Dean calls for Roberts rejection
The Democratic Party’s leader, Howard Dean, urged Democratic senators Friday to reject Roberts. The nominee “missed his opportunity to disavow, back away from or explain the litany of right-wing views on key Constitutional freedoms he has advocated against throughout his career,” Dean said. “This is not the time for a Chief Justice bent on rolling back the progress we have made over the past fifty years….”
And the nation’s leading voice of liberal opinion, the New York Times, also called on senators to reject Roberts.
“He has not met the very heavy burden of proving” he has the qualities to be chief justice, the Times said in an editorial Sunday, citing his refusal to endorse abortion, church-state separation, gay rights, and the right of illegal immigrant children to attend public school.
The Democratic Party’s most powerful constituencies — gays, feminists, African-Americans, environmentalists — would be chagrined to see Democratic senators join the Republican majority to give Bush a landmark victory by confirming Roberts.
Even before Roberts testified, the gay rights lobbying group, the Human Rights Campaign opposed him.
“With Judge Roberts on the Court, we can envision a day when the landmark Lawrence v. Texas case is overturned and millions of Americans lose the right to privacy in our own homes,” HRC said.

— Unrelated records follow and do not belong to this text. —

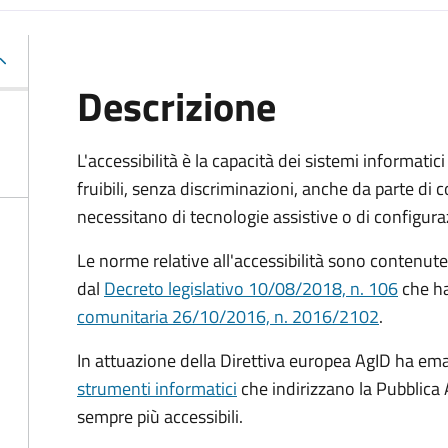
Descrizione
L'accessibilità è la capacità dei sistemi informatic
fruibili, senza discriminazioni, anche da parte di c
necessitano di tecnologie assistive o di configuraz
Le norme relative all'accessibilità sono contenute
dal
Decreto legislativo 10/08/2018, n. 106
che ha
comunitaria 26/10/2016, n. 2016/2102
.
In attuazione della Direttiva europea AgID ha em
strumenti informatici
che indirizzano la Pubblica 
sempre più accessibili.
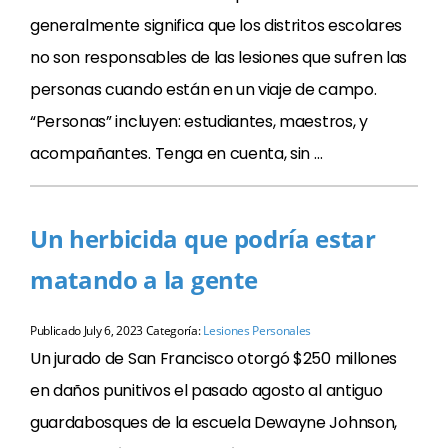
generalmente significa que los distritos escolares
no son responsables de las lesiones que sufren las
personas cuando están en un viaje de campo.
“Personas” incluyen: estudiantes, maestros, y
acompañantes. Tenga en cuenta, sin …
Un herbicida que podría estar
matando a la gente
Publicado
July 6, 2023
Categoría:
Lesiones Personales
Un jurado de San Francisco otorgó $250 millones
en daños punitivos el pasado agosto al antiguo
guardabosques de la escuela Dewayne Johnson,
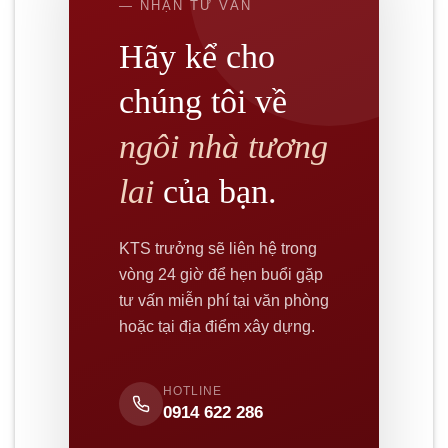
— NHẬN TƯ VẤN
Hãy kể cho
chúng tôi về
ngôi nhà tương
lai
của bạn.
KTS trưởng sẽ liên hệ trong
vòng 24 giờ để hẹn buổi gặp
tư vấn miễn phí tại văn phòng
hoặc tại địa điểm xây dựng.
HOTLINE
0914 622 286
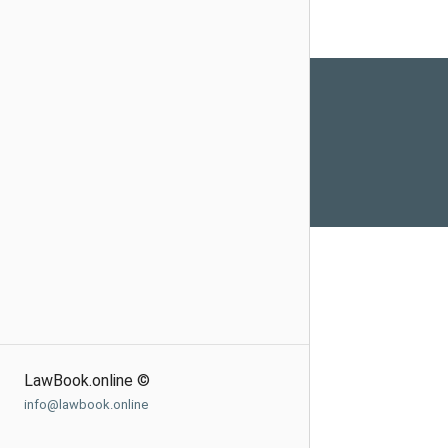
LawBook.online ©
info@lawbook.online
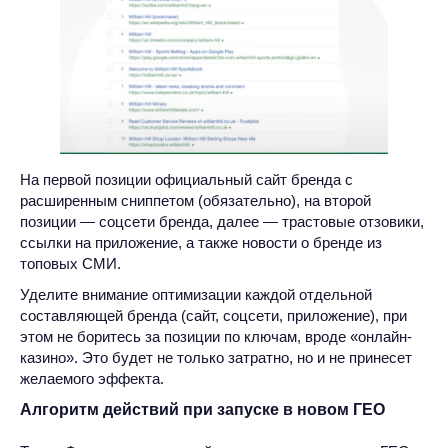
На первой позиции официальный сайт бренда с
расширенным сниппетом (обязательно), на второй
позиции — соцсети бренда, далее — трастовые отзовики,
ссылки на приложение, а также новости о бренде из
топовых СМИ.
Уделите внимание оптимизации каждой отдельной
составляющей бренда (сайт, соцсети, приложение), при
этом не боритесь за позиции по ключам, вроде «онлайн-
казино». Это будет не только затратно, но и не принесет
желаемого эффекта.
Алгоритм действий при запуске в новом ГЕО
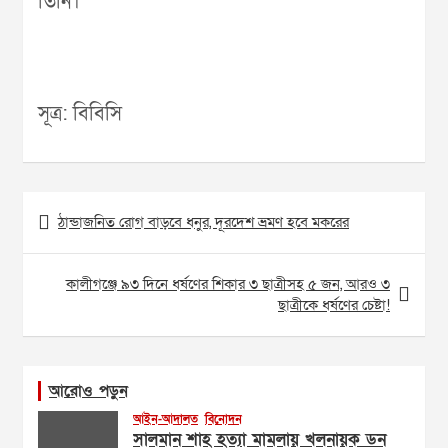
তিনি।
সূত্র: বিবিসি
Post
ঠান্ডাজনিত রোগ বাড়বে ধনুর, দূরদেশ ভ্রমণ হবে মকরের
navigation
কালীগঞ্জে ৯৩ দিনে ধর্ষণের শিকার ৩ ছাত্রীসহ ৫ জন, আরও ৩
ছাত্রীকে ধর্ষণের চেষ্টা!
আরোও পড়ুন
আইন-আদালত
বিনোদন
সালমান শাহ হত্যা মামলায় খলনায়ক ডন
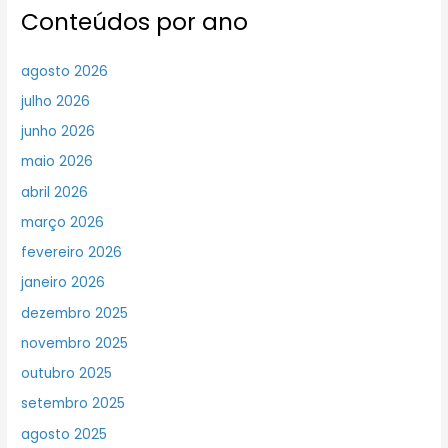
Conteúdos por ano
agosto 2026
julho 2026
junho 2026
maio 2026
abril 2026
março 2026
fevereiro 2026
janeiro 2026
dezembro 2025
novembro 2025
outubro 2025
setembro 2025
agosto 2025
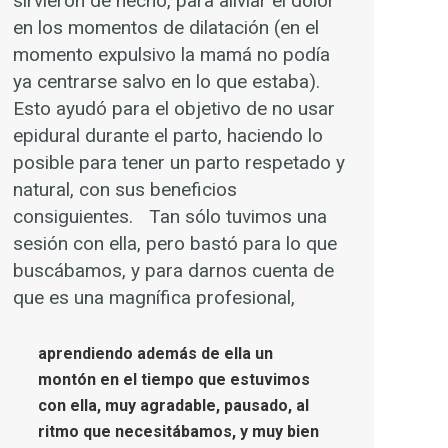
sirvieron de hecho, para aliviar el dolor
en los momentos de dilatación (en el
momento expulsivo la mamá no podía
ya centrarse salvo en lo que estaba).
Esto ayudó para el objetivo de no usar
epidural durante el parto, haciendo lo
posible para tener un parto respetado y
natural, con sus beneficios
consiguientes. Tan sólo tuvimos una
sesión con ella, pero bastó para lo que
buscábamos, y para darnos cuenta de
que es una magnífica profesional,
aprendiendo además de ella un
montón en el tiempo que estuvimos
con ella, muy agradable, pausado, al
ritmo que necesitábamos, y muy bien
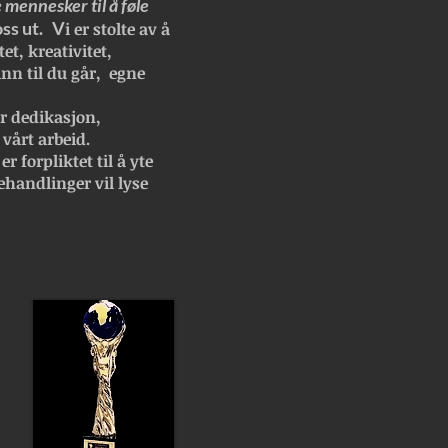
 mennesker til å føle
oss ut. V
i er stolte av å
et, kreativitet,
inn til du går, egne
r dedikasjon,
 vårt arbeid.
r forpliktet til å yte
ehandlinger vil lyse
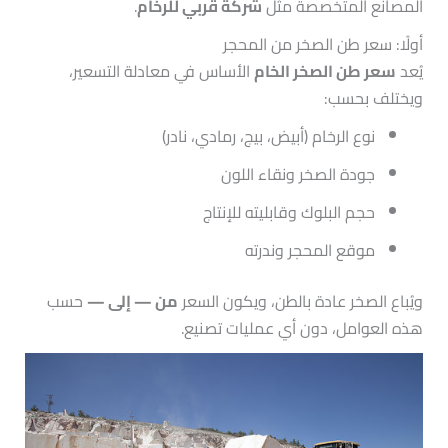
المصانع المتخصصة مثل
شركة قربي للرخام
.
أولًا: سعر طن الصخر من المحجر
يُعد
سعر طن الصخر الخام
الأساس في معادلة التسعير،
ويختلف بحسب:
نوع الرخام (أبيض، بيج، رمادي، نادر)
جودة الصخر ونقاء اللون
حجم البلوك وقابليته للإنتاج
موقع المحجر وندرته
ويُباع الصخر عادة بالطن، ويكون السعر
من — إلى —
حسب
هذه العوامل، دون أي عمليات تصنيع.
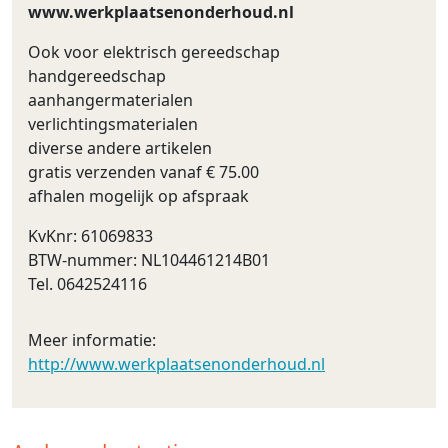
www.werkplaatsenonderhoud.nl
Ook voor elektrisch gereedschap
handgereedschap
aanhangermaterialen
verlichtingsmaterialen
diverse andere artikelen
gratis verzenden vanaf € 75.00
afhalen mogelijk op afspraak
KvKnr: 61069833
BTW-nummer: NL104461214B01
Tel. 0642524116
Meer informatie:
http://www.werkplaatsenonderhoud.nl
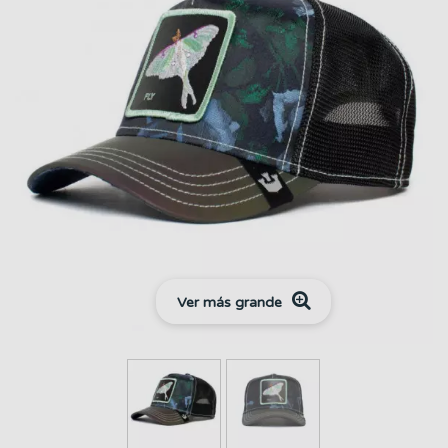
Ver más grande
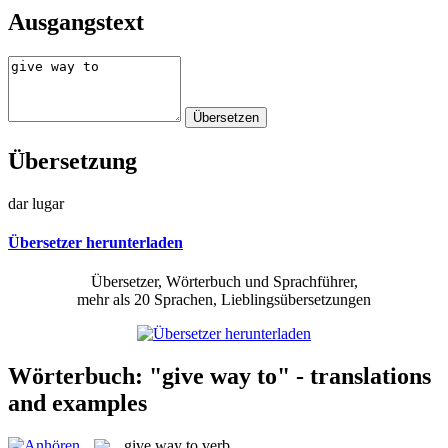
Ausgangstext
Übersetzung
dar lugar
Übersetzer herunterladen
Übersetzer, Wörterbuch und Sprachführer,
mehr als 20 Sprachen, Lieblingsübersetzungen
Wörterbuch: "give way to" - translations
and examples
give way to
verb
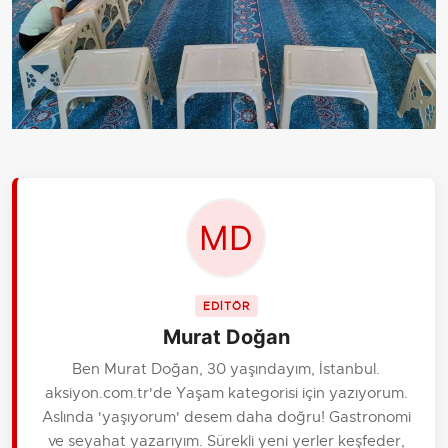
EDİTÖR
Murat Doğan
Ben Murat Doğan, 30 yaşındayım, İstanbul.
aksiyon.com.tr'de Yaşam kategorisi için yazıyorum.
Aslında 'yaşıyorum' desem daha doğru! Gastronomi
ve seyahat yazarıyım. Sürekli yeni yerler keşfeder,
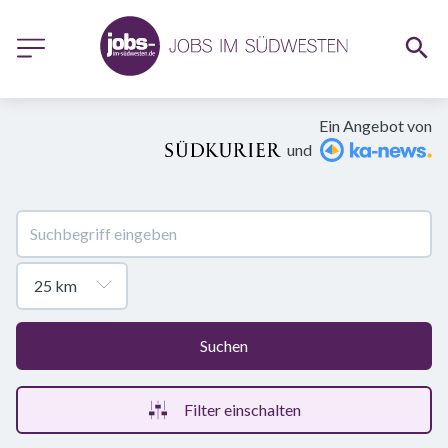
Ein Angebot von
und
Suchen
Filter einschalten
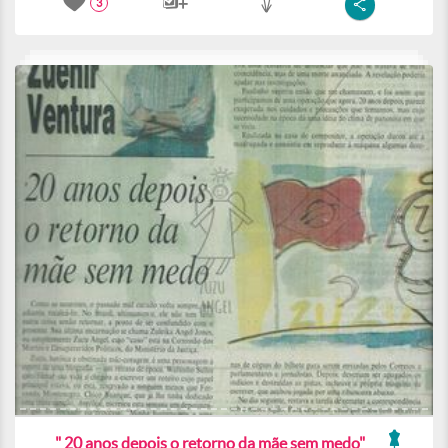
3
" 20 anos depois o retorno da mãe sem medo"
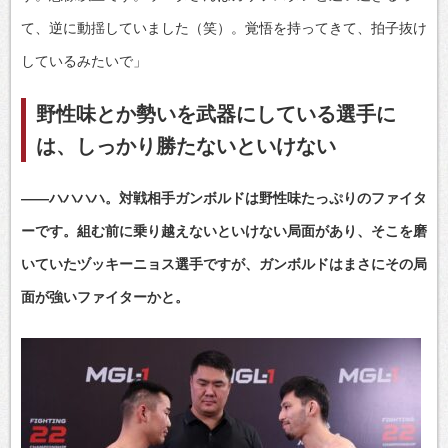
て、逆に動揺していました（笑）。覚悟を持ってきて、拍子抜け
しているみたいで」
野性味とか勢いを武器にしている選手に
は、しっかり勝たないといけない
――ハハハハ。対戦相手ガンボルドは野性味たっぷりのファイタ
ーです。組む前に乗り越えないといけない局面があり、そこを磨
いていたヅッキーニョス選手ですが、ガンボルドはまさにその局
面が強いファイターかと。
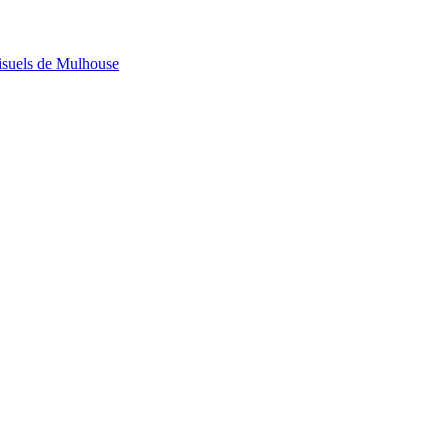
visuels de Mulhouse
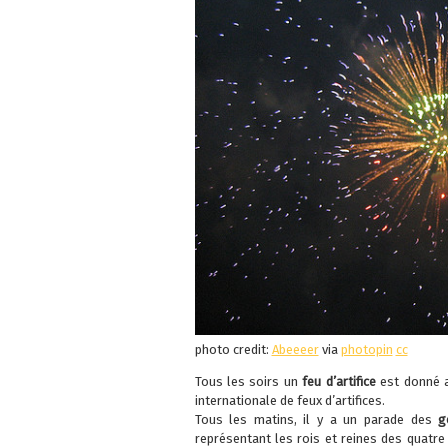
photo credit:
Abeeeer
via
photopin
cc
Tous les soirs un
feu d’artifice
est donné a
internationale de feux d’artifices.
Tous les matins, il y a un parade des
g
représentant les rois et reines des quatre 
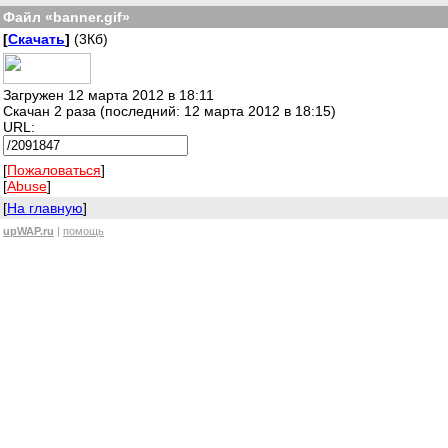
Файл «banner.gif»
[
Скачать
]
(3Кб)
Загружен 12 марта 2012 в 18:11
Скачан 2 раза (последний: 12 марта 2012 в 18:15)
URL:
[
Пожаловаться
]
[
Abuse
]
[
На главную
]
upWAP.ru
|
помощь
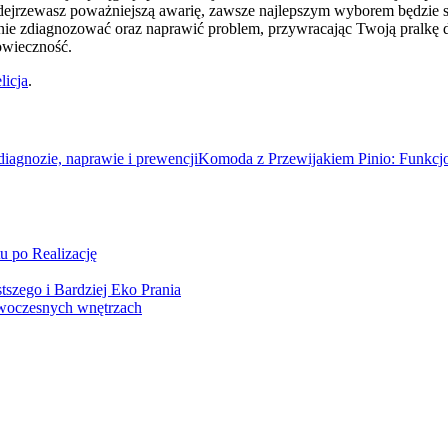
 podejrzewasz poważniejszą awarię, zawsze najlepszym wyborem będzi
znie zdiagnozować oraz naprawić problem, przywracając Twoją pralkę d
owieczność.
licja
.
iagnozie, naprawie i prewencji
Komoda z Przewijakiem Pinio: Funkcj
u po Realizację
szego i Bardziej Eko Prania
owoczesnych wnętrzach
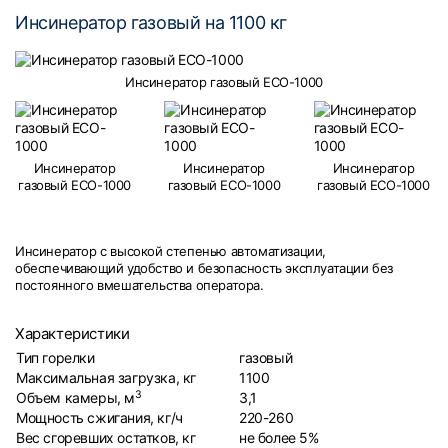
Инсинератор газовый на 1100 кг
Инсинератор газовый ECO-1000
Инсинератор
Инсинератор
Инсинератор
газовый ECO-1000
газовый ECO-1000
газовый ECO-1000
Инсинератор с высокой степенью автоматизации,
обеспечивающий удобство и безопасность эксплуатации без
постоянного вмешательства оператора.
Характеристики
Тип горелки
газовый
Максимальная загрузка, кг
1100
3
Объем камеры, м
3,1
Мощность сжигания, кг/ч
220-260
Вес сгоревших остатков, кг
не более 5%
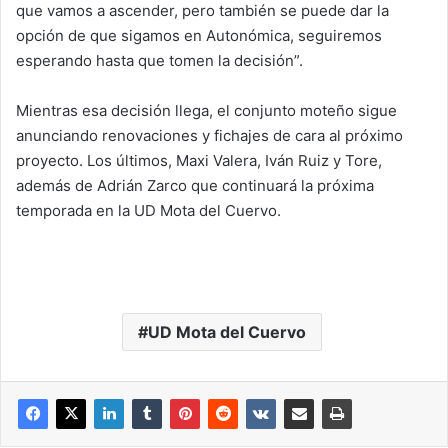
que vamos a ascender, pero también se puede dar la
opción de que sigamos en Autonómica, seguiremos
esperando hasta que tomen la decisión”.
Mientras esa decisión llega, el conjunto moteño sigue
anunciando renovaciones y fichajes de cara al próximo
proyecto. Los últimos, Maxi Valera, Iván Ruiz y Tore,
además de Adrián Zarco que continuará la próxima
temporada en la UD Mota del Cuervo.
UD Mota del Cuervo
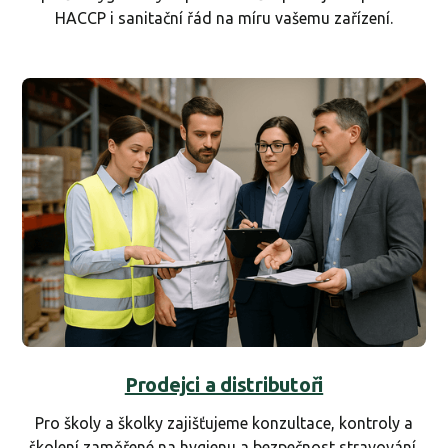
HACCP i sanitační řád na míru vašemu zařízení.
Prodejci a distributoři
Pro školy a školky zajišťujeme konzultace, kontroly a
školení zaměřené na hygienu a bezpečnost stravování.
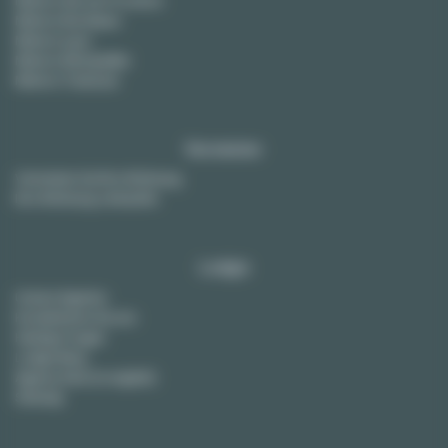
Miete in Bordeaux
Miete in Lyon
Miete in Montpellier
Miete in Toulouse
Vermieter
Vermieten Sie Ihre Wohnung
Ihre Wohnung verkaufen
Lodgis
Unsere Agentur
Kontaktieren Sie uns
Häufige Fragen
Lodgis Blog
Agency fees (in english)
Sitemap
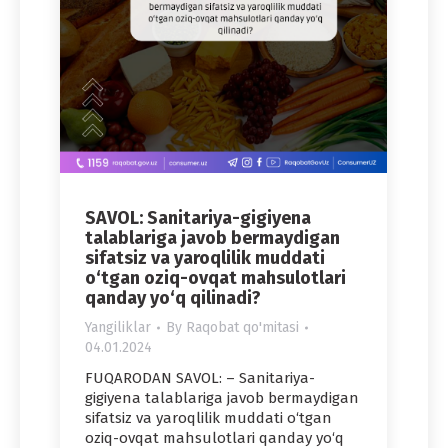
SAVOL: Sanitariya-gigiyena
talablariga javob bermaydigan
sifatsiz va yaroqlilik muddati
o‘tgan oziq-ovqat mahsulotlari
qanday yo‘q qilinadi?
Yangiliklar
By
Raqobat qo'mitasi
04.01.2024
FUQARODAN SAVOL: – Sanitariya-
gigiyena talablariga javob bermaydigan
sifatsiz va yaroqlilik muddati o‘tgan
oziq-ovqat mahsulotlari qanday yo‘q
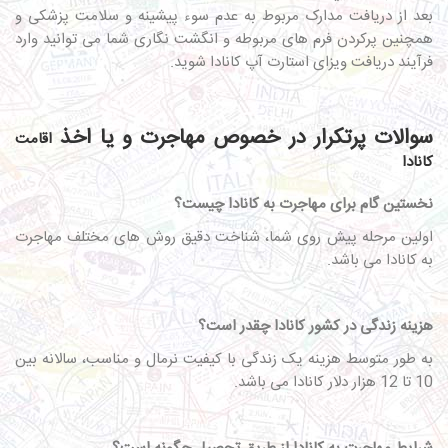
بعد از دریافت مدارک مربوط به عدم سوء پیشینه و سلامت پزشکی و
همچنین پرکردن فرم های مربوطه و انگشت نگاری شما می توانید وارد
فرآیند دریافت ویزای استارت آپ کانادا شوید.
سوالات پرتکرار در خصوص مهاجرت و یا اخذ
اقامت
کانادا
نخستین گام برای مهاجرت به کانادا چیست؟
اولین مرحله پیش روی شما، شناخت دقیق روش های مختلف مهاجرت
به کانادا می باشد.
هزینه زندگی در کشور کانادا چقدر است؟
به طور متوسط هزینه یک زندگی با کیفیت نرمال و مناسب، سالانه بین
10 تا 12 هزار دلار کانادا می باشد.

And in fact during last week’s testimony, Roberts did not make a commitment to uphold Lawrence v. Texas, the 2003 decision that gave constitutional protection to same-sex sexual relations, even though he did endorse the predecessor of that decision, the 1965 ruling in Griswold v. Connecticut, which gave protection to marital couples’ use of contraceptives.
Biden dissatisfied with Roberts's answers
Of the potential 2008 contenders, Biden’s vote seems the easiest to predict.
The Delaware senator was entirely unsatisfied with the answers Roberts gave during his testimony before the Judiciary Committee.
Biden dismissed as “preposterous” Roberts’s argument that if he gave a senator an answer on a specific case that might come before him, he’d be making a commitment to vote a particular way in exchange for the senator’s vote.
After all, Biden argued, whatever answer Roberts might give now isn’t binding on him because “he’s entitled to change his mind” if he gets confirmed and joins the Court. Given how scornful Biden was of Roberts’s testimony, it is hard to imagine him voting for Roberts.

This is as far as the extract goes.